Legacy systems often contain valuable business logic. But documentation is not always complete, current or easy to access. Before teams can improve a system, they first need to understand it.
That was the starting point: could AI help create a first layer of orientation?

The Use Case.
“The interns built a workflow using AI models to help document legacy code.” — João Silva
The project worked with code from GitHub repositories — the kind of codebase teams often need to understand before they can improve it. The question was simple: could AI create a first layer of documentation and help teams get oriented faster?
Ana Caroline and João Pedro tested two different routes: one using low- and no-code tools, the other with a more code-based setup. Comparing both approaches made the project useful. It showed where AI can speed things up, where human review is still needed, and which setup might work best in different situations.

Where it clicked.
“When I tested the agent on a large university project, the result was better than I expected.” — João Pedro Nunes Ferreira
For João Pedro, the project clicked when he tested the AI workflow on one of his own university projects.
The output was not something to use blindly. It still needed review, context and human judgement. But it gave a useful first structure — and showed how AI can help teams get started with unfamiliar code.
That was the shift: AI became less of an abstract topic and more of a tool he could test, question and improve.
The Reality Check.
“The toughest part was getting my project to run in a self-hosted environment.” — Ana Caroline Soares Silva
Applying AI in a real setup is rarely as simple as the demo suggests.
For Ana Caroline, one of the biggest challenges was getting her project to run in a self-hosted environment. That meant dealing not only with the tool itself, but also with infrastructure, access, dependencies and security requirements.
It made the project more realistic and showed what happens when a promising idea meets real technical constraints.

Why it matters.
“AI can save time on repetitive tasks, so teams can focus more on creative work.” — Ana Caroline Soares Silva
The project was not about proving that AI can solve documentation on its own.
Its value was more practical: AI can help with the first layer of orientation. It can reduce repetitive groundwork, create structure and help teams move faster when they face an unfamiliar codebase.
The output still needs review. Context still matters. People still make the decisions.
But if AI supports the first step, teams can spend more time on the work that needs human judgement.
Learning by doing
“The people are really friendly.
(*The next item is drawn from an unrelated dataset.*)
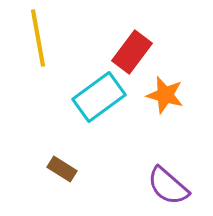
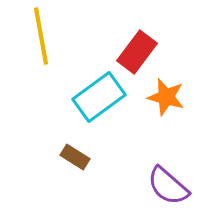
yellow line: moved 3 px right, 2 px up
red rectangle: moved 5 px right
orange star: moved 1 px right, 2 px down
brown rectangle: moved 13 px right, 12 px up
I felt comfortable trying, failing and learning every day.” — Ana Caroline Soares Silva
For Ana Caroline and João Pedro, the internship was not only about AI. It was about learning how real project work happens.
They tested ideas, compared approaches and worked through technical limits. Some things worked quickly. Others needed troubleshooting. That was the point.
The project gave them room to ask questions, try things out and learn from what did not work immediately. And that made the experience feel closer to real engineering work than a polished demo ever could.
This keeps the focus on the interns and avoids repeating the “don’t be afraid of AI” message too often.


What’s next?
“Go ahead, do what you have to do, and you will enjoy the process.” — João Pedro Nunes Ferreira
The internship did not end with all the answers. It ended with a better understanding of the questions.
What can AI take off a team’s plate? Where does human judgement become essential? And how do different approaches change what is possible?
For Ana Caroline and João Pedro, those questions became concrete through practice. They tested, adjusted, failed, learned and saw how AI can fit into real software work.
For Consulteer Portugal, the project opened a useful path: keep exploring AI where it meets actual project challenges.
That is what stayed after the summer: not a finished solution, but a clearer view of what could come next.